Where there is no entry upon a constitutionally protected area, there can be no "search" within the meaning of the fourth amendment. Appellants' reasonable expectations of privacy-while extending to their dwellings and the immediate area around them and even to the area occupied by outbuildings such as the barns in question, 25 C.J.S. Curtilage p. 84-cannot, in light of Hester, be said to include the "open fields" around the barn. The words "persons, houses, papers and effects" do not insulate the air around appellants' barns from the peculiar odor of fermenting fruit stored within.

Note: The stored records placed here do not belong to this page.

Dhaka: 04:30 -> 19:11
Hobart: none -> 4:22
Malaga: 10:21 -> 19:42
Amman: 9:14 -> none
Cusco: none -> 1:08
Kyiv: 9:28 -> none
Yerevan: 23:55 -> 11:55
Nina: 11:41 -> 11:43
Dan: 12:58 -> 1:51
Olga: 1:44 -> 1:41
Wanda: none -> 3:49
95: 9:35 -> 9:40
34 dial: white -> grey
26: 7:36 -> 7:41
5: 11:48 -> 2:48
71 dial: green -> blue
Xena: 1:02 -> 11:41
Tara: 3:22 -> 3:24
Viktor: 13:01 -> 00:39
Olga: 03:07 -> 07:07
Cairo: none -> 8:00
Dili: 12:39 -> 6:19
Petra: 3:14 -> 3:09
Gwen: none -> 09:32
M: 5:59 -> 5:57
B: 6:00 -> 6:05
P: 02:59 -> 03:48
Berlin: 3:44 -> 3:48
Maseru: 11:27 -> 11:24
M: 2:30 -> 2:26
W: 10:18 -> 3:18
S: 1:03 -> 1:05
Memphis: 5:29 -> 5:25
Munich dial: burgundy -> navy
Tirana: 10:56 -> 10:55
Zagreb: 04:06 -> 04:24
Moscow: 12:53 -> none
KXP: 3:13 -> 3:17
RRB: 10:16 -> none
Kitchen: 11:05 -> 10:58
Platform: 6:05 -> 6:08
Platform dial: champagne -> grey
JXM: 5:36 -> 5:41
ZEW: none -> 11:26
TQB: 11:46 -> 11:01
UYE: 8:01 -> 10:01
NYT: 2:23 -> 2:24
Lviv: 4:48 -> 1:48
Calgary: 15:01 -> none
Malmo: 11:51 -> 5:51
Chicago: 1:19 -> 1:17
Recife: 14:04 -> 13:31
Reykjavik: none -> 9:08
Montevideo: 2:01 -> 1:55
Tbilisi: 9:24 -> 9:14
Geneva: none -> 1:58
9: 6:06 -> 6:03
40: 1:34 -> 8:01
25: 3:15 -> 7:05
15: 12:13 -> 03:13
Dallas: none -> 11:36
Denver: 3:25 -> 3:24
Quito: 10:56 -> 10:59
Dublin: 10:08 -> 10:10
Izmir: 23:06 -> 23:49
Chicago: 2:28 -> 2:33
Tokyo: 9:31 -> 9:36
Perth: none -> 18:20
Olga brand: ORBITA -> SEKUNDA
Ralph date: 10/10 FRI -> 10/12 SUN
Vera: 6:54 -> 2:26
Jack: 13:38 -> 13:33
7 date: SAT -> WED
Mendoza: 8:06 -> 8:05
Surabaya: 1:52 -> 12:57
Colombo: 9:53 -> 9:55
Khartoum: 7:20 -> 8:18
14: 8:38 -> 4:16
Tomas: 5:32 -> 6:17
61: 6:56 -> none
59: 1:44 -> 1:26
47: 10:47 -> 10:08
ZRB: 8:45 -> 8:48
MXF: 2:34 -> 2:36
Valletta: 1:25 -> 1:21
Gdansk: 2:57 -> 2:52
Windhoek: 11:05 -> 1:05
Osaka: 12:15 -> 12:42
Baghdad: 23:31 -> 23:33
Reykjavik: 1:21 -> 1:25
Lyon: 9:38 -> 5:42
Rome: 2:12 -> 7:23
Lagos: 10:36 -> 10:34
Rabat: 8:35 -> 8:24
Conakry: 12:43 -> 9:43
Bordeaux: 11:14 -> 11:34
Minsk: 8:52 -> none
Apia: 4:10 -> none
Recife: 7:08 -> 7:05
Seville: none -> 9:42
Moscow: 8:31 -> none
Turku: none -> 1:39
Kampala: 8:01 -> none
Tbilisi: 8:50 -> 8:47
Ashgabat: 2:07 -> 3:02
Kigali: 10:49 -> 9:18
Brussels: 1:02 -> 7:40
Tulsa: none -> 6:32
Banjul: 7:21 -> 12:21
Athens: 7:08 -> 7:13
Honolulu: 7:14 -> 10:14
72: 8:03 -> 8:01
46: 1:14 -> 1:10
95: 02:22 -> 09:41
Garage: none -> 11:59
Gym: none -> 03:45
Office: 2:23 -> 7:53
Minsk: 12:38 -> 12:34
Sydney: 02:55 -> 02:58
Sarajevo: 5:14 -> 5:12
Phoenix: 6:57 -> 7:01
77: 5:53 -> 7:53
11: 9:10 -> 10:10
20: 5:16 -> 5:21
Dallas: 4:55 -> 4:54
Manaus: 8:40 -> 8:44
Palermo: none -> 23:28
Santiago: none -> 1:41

Brown and Jones appeal from separate trials involving incidents occurring at different times and places; however, the cases are so factually similar that they were argued together before the panel and are treated together in this opinion
Brown's barn was sixty-three yards from his house. The agent advanced to within ten yards of the barn, at which point he detected the odor of fermenting apples coming from the barn
Jones' barn was located some two hundred yards from his dwelling. The officer in this instance walked to within two or three feet of the barn, from which he not only smelled the distinctive odor of moonshine whiskey but also observed a plastic hose and electric wire coming from underground and leading into the barn's interior.